> _Dataset items_:
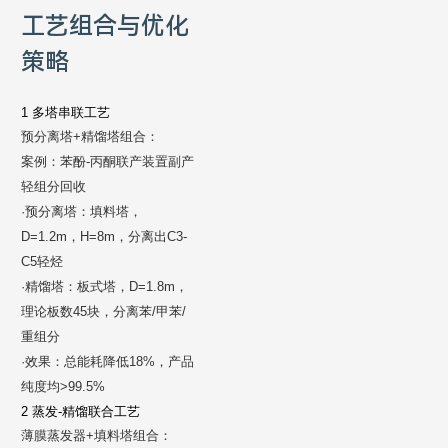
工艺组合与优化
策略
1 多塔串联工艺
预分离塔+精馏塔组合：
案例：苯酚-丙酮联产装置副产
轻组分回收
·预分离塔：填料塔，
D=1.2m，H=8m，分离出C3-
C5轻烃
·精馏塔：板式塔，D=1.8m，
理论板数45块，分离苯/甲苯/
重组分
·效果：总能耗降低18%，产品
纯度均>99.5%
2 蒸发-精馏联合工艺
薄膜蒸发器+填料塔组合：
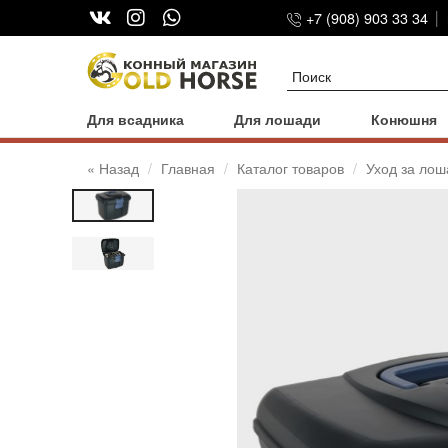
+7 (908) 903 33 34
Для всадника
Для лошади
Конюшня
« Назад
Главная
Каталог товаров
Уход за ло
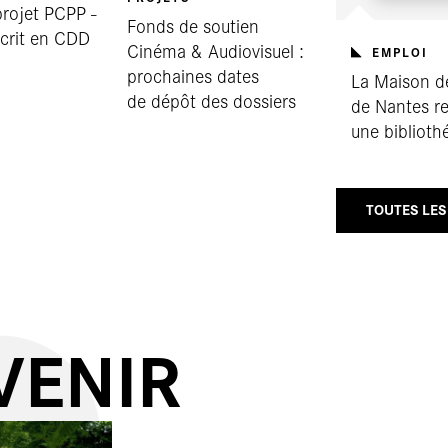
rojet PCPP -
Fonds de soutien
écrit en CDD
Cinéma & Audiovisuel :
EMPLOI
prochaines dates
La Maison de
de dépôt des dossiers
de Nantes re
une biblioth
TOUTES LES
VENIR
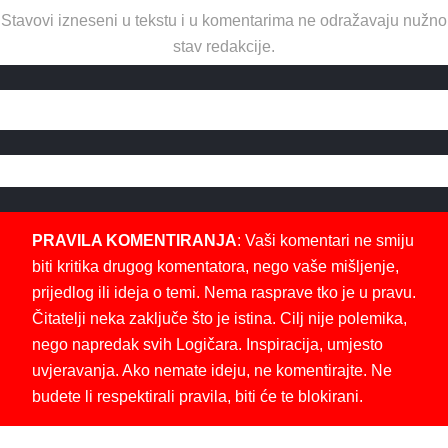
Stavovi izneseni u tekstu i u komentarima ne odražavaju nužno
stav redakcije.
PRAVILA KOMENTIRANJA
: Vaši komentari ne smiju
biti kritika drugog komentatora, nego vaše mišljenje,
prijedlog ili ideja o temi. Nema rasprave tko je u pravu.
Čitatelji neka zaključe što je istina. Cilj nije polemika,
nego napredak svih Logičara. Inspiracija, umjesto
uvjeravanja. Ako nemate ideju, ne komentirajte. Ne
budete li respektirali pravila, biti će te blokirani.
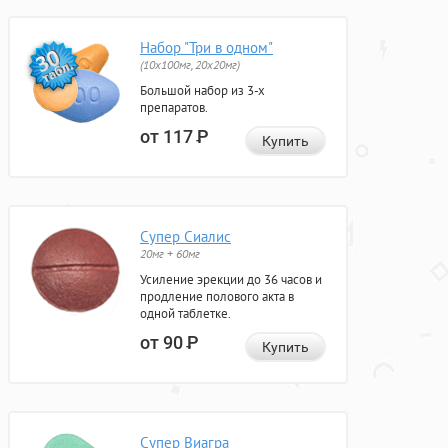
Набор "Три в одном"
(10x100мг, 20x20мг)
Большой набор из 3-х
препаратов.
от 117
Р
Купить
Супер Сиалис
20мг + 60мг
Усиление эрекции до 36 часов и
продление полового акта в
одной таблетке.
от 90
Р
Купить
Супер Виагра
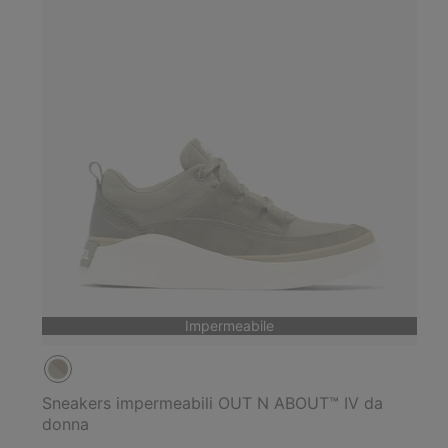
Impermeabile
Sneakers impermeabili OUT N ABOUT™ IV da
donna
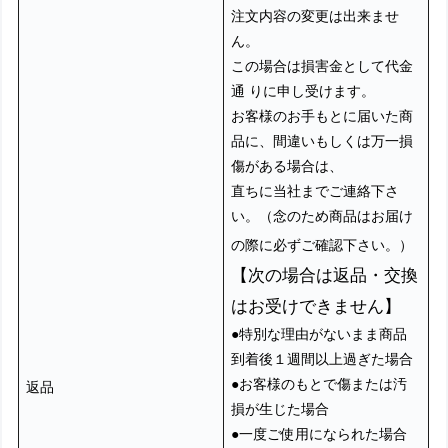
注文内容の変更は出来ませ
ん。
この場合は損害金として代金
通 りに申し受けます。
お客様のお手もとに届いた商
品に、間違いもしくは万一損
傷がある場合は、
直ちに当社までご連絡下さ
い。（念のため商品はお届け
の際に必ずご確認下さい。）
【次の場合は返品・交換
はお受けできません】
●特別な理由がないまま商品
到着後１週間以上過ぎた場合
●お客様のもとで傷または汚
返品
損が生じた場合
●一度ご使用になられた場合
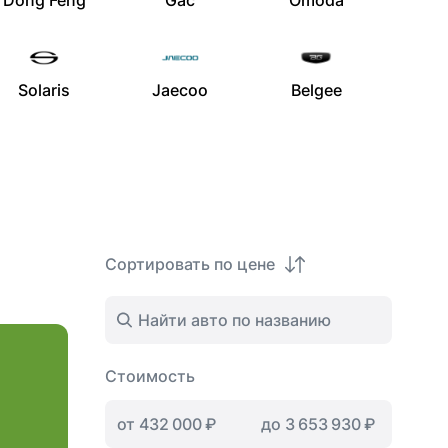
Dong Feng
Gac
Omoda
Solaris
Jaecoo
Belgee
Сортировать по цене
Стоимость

> _Task item_: Would you write each entry out again exactly, omitting the images?

> _Expected answer_:
工艺组合与优化
策略
1 多塔串联工艺
预分离塔+精馏塔组合：
案例：苯酚-丙酮联产装置副产
轻组分回收
·预分离塔：填料塔，
D=1.2m，H=8m，分离出C3-
C5轻烃
·精馏塔：板式塔，D=1.8m，
理论板数45块，分离苯/甲苯/
重组分
·效果：总能耗降低18%，产品
纯度均>99.5%
2 蒸发-精馏联合工艺
薄膜蒸发器+填料塔组合：
+7 (908) 903 33 34
Для всадника
Для лошади
Конюшня
« Назад
Главная
Каталог товаров
Уход за ло
rojet PCPP -
Fonds de soutien
écrit en CDD
Cinéma & Audiovisuel :
EMPLOI
prochaines dates
La Maison de
de dépôt des dossiers
de Nantes re
une biblioth
TOUTES LES
VENIR
Stavovi izneseni u tekstu i u komentarima ne odražavaju nužno
stav redakcije.
PRAVILA KOMENTIRANJA
: Vaši komentari ne smiju
biti kritika drugog komentatora, nego vaše mišljenje,
prijedlog ili ideja o temi. Nema rasprave tko je u pravu.
Čitatelji neka zaključe što je istina. Cilj nije polemika,
nego napredak svih Logičara. Inspiracija, umjesto
uvjeravanja. Ako nemate ideju, ne komentirajte. Ne
budete li respektirali pravila, biti će te blokirani.
Набор "Три в одном"
(10x100мг, 20x20мг)
Большой набор из 3-х
препаратов.
от 117
Р
Купить
Супер Сиалис
20мг + 60мг
Усиление эрекции до 36 часов и
продление полового акта в
одной таблетке.
от 90
Р
Купить
Супер Виагра
Impermeabile
Sneakers impermeabili OUT N ABOUT™ IV da
donna
注文内容の変更は出来ませ
ん。
この場合は損害金として代金
通 りに申し受けます。
お客様のお手もとに届いた商
品に、間違いもしくは万一損
傷がある場合は、
直ちに当社までご連絡下さ
い。（念のため商品はお届け
の際に必ずご確認下さい。）
【次の場合は返品・交換
はお受けできません】
●特別な理由がないまま商品
到着後１週間以上過ぎた場合
●お客様のもとで傷または汚
返品
損が生じた場合
●一度ご使用になられた場合
Dong Feng
Gac
Omoda
Solaris
Jaecoo
Belgee
Сортировать по цене
Стоимость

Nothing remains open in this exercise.